On the other hand, while watching TV, you can successfully, do your laundry folding, check email, check newsfeeds, play with the cats, make dinner, talk on the telephone (if I'm being terribly rude to the caller), even hit the treadmill. Reading doesn't allow for any of that without disruption. Writing, oddly, does. I'm a fit and spurt writer, a hundred words here--flee the desk--a hundred words there--flee the desk. Things get done all around me.
But you know? I really miss reading. I learned to set aside writing time; maybe I need to set aside reading time. I can steal time here and there, but it's just not the same experience at all. I miss the immersive days, where my body might as well have been a carcass while I read. Nothing distracting me, nothing disrupting me, and if I got up at all, it was with the book glued to my face. (Yes, I was that reader. The one who wandered school hallways with a book open and a dazed expression.) Fantasy and science fiction, even horror, more than any other genres require that kind of immersion. Mysteries, you can set down. Chick lit, romance, lit, adventure. All of it can be put down, generally without distress. But fantasy. . . I put down a George R R Martin book and there's a need for transition from his world to mine and back again. It's hard to let go, harder to get back into it. Science fiction's the same, at least any SF book with an Other World setting. And Horror? It's all about atmosphere. You lose that momentum and make a trip back to the real world--you're in danger of gaining perspective, of stepping back in at just the wrong moment where the whole thing just seems sort of. . . silly.
This may explain why out of all the books bought last year, the ones that remain unread are 90% high fantasy or elaborate SF. And the ones that I've been picking up are now-world settings, for the most part; quick paced adventures with a modern feel. I want to read the books malingering on my shelves. I've been drooling over Marie Brennan's Midnight Never Come for so long that she's finished the sequel to it. Yeah, it's past time to add reading to my schedule.
How do you guys do it? Can you read high fantasy in spurts?
Currently reading, or attempting to--I put it down last week and haven't picked it up again: Michael Chabon's Gentlemen of the Road.
Part of it can be blamed on writing: writing takes up reading time, writing makes me crazy editor on other people's books, writing makes my eyes hurt until I want to pull them out of my head and find a hobby that just doesn't require them.
But, I think most of all? Reading is not a multi-tasking event. And this is a multi-tasking world. In high school, college, etc, I used to grab a stack of books, and hurl myself into the comfy chair, sprawl on the bed, the floor, wherever there was light and space, and go for it. Now, unless the book is wildly hard to put down, I can't help myself. I think about what I should be doing, what I need to do, what I could be doing. I try to do other things while reading, and really--the only thing you can do with any degree of success while reading, is eat.

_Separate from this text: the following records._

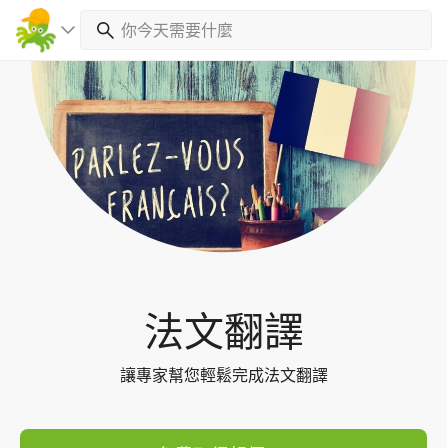
Toggl
navig
法文翻譯
讓專家幫您輕鬆完成法文翻譯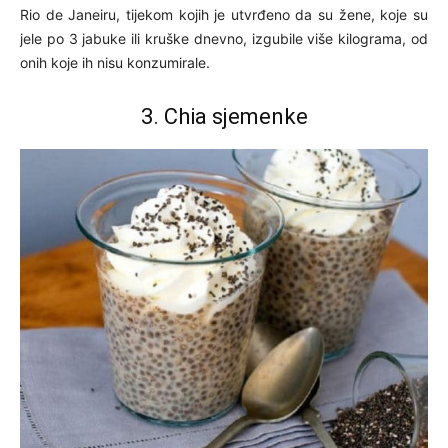
Rio de Janeiru, tijekom kojih je utvrđeno da su žene, koje su
jele po 3 jabuke ili kruške dnevno, izgubile više kilograma, od
onih koje ih nisu konzumirale.
3. Chia sjemenke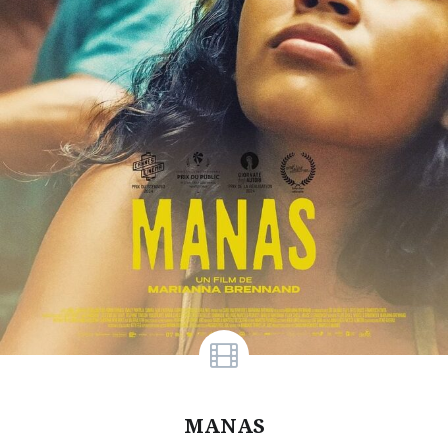
MANAS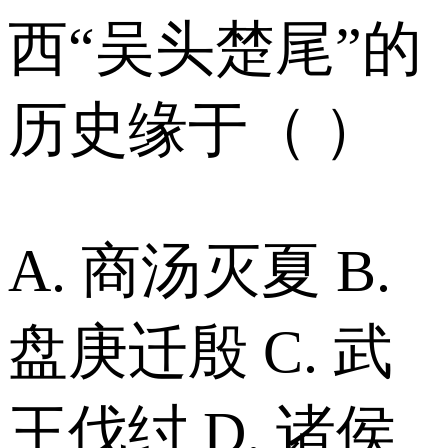
西“吴头楚尾”的
历史缘于（ ）
A. 商汤灭夏 B.
盘庚迁殷 C. 武
王伐纣 D. 诸侯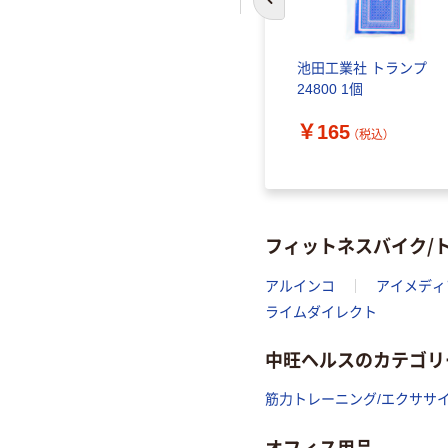
前のスライドへ
ンポリン
池田工業社 トランプ
24800 1個
￥165
）
（税込）
フィットネスバイク/
アルインコ
アイメディ
ライムダイレクト
中旺ヘルスのカテゴリ
筋力トレーニング/エクササ
オフィス用品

On the other hand, while watching TV, you can successfully, do your laundry folding, check email, check newsfeeds, play with the cats, make dinner, talk on the telephone (if I'm being terribly rude to the caller), even hit the treadmill. Reading doesn't allow for any of that without disruption. Writing, oddly, does. I'm a fit and spurt writer, a hundred words here--flee the desk--a hundred words there--flee the desk. Things get done all around me.

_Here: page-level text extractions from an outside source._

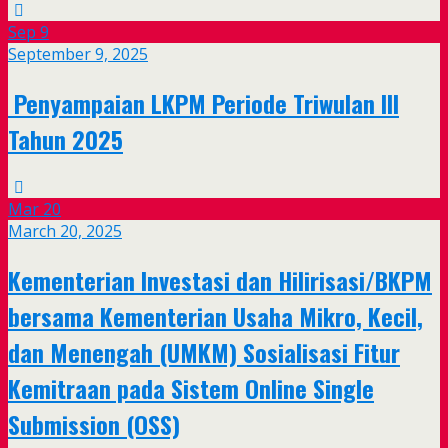
Sep
9
September 9, 2025
Penyampaian LKPM Periode Triwulan III
Tahun 2025
Mar
20
March 20, 2025
Kementerian Investasi dan Hilirisasi/BKPM
bersama Kementerian Usaha Mikro, Kecil,
dan Menengah (UMKM) Sosialisasi Fitur
Kemitraan pada Sistem Online Single
Submission (OSS)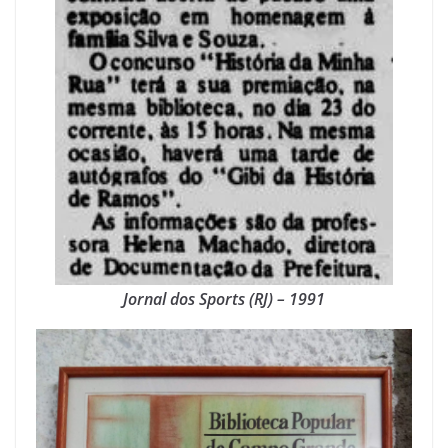
Jornal dos Sports (RJ) – 1991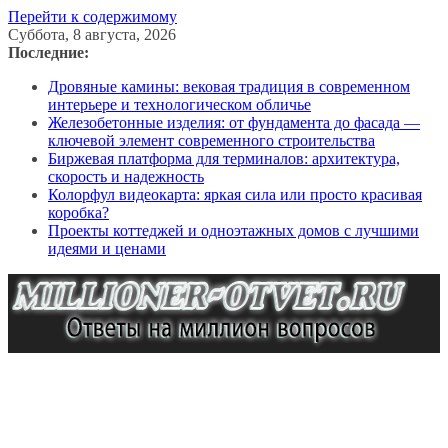
Перейти к содержимому
Суббота, 8 августа, 2026
Последние:
Дровяные камины: вековая традиция в современном
интерьере и технологическом обличье
Железобетонные изделия: от фундамента до фасада —
ключевой элемент современного строительства
Биржевая платформа для терминалов: архитектура,
скорость и надежность
Колорфул видеокарта: яркая сила или просто красивая
коробка?
Проекты коттеджей и одноэтажных домов с лучшими
идеями и ценами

But you know? I really miss reading. I learned to set aside writing time; maybe I need to set aside reading time. I can steal time here and there, but it's just not the same experience at all. I miss the immersive days, where my body might as well have been a carcass while I read. Nothing distracting me, nothing disrupting me, and if I got up at all, it was with the book glued to my face. (Yes, I was that reader. The one who wandered school hallways with a book open and a dazed expression.) Fantasy and science fiction, even horror, more than any other genres require that kind of immersion. Mysteries, you can set down. Chick lit, romance, lit, adventure. All of it can be put down, generally without distress. But fantasy. . . I put down a George R R Martin book and there's a need for transition from his world to mine and back again. It's hard to let go, harder to get back into it. Science fiction's the same, at least any SF book with an Other World setting. And Horror? It's all about atmosphere. You lose that momentum and make a trip back to the real world--you're in danger of gaining perspective, of stepping back in at just the wrong moment where the whole thing just seems sort of. . . silly.

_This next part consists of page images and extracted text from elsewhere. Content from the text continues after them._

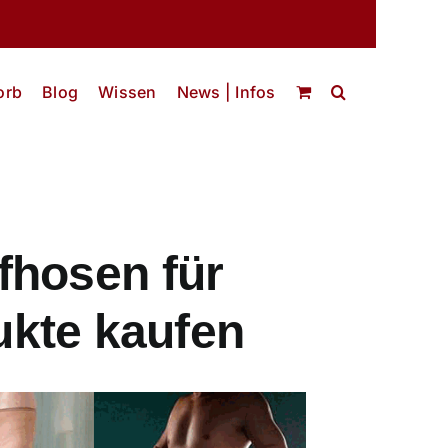
orb
Blog
Wissen
News | Infos
fhosen für
kte kaufen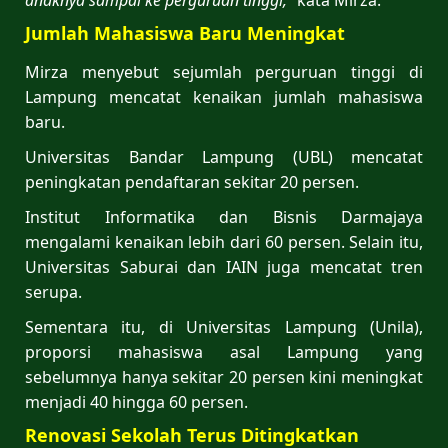
Jumlah Mahasiswa Baru Meningkat
Mirza menyebut sejumlah perguruan tinggi di
Lampung mencatat kenaikan jumlah mahasiswa
baru.
Universitas Bandar Lampung (UBL) mencatat
peningkatan pendaftaran sekitar 20 persen.
Institut Informatika dan Bisnis Darmajaya
mengalami kenaikan lebih dari 60 persen. Selain itu,
Universitas Saburai dan IAIN juga mencatat tren
serupa.
Sementara itu, di Universitas Lampung (Unila),
proporsi mahasiswa asal Lampung yang
sebelumnya hanya sekitar 20 persen kini meningkat
menjadi 40 hingga 60 persen.
Renovasi Sekolah Terus Ditingkatkan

This may explain why out of all the books bought last year, the ones that remain unread are 90% high fantasy or elaborate SF. And the ones that I've been picking up are now-world settings, for the most part; quick paced adventures with a modern feel. I want to read the books malingering on my shelves. I've been drooling over Marie Brennan's Midnight Never Come for so long that she's finished the sequel to it. Yeah, it's past time to add reading to my schedule.
How do you guys do it? Can you read high fantasy in spurts?
Currently reading, or attempting to--I put it down last week and haven't picked it up again: Michael Chabon's Gentlemen of the Road.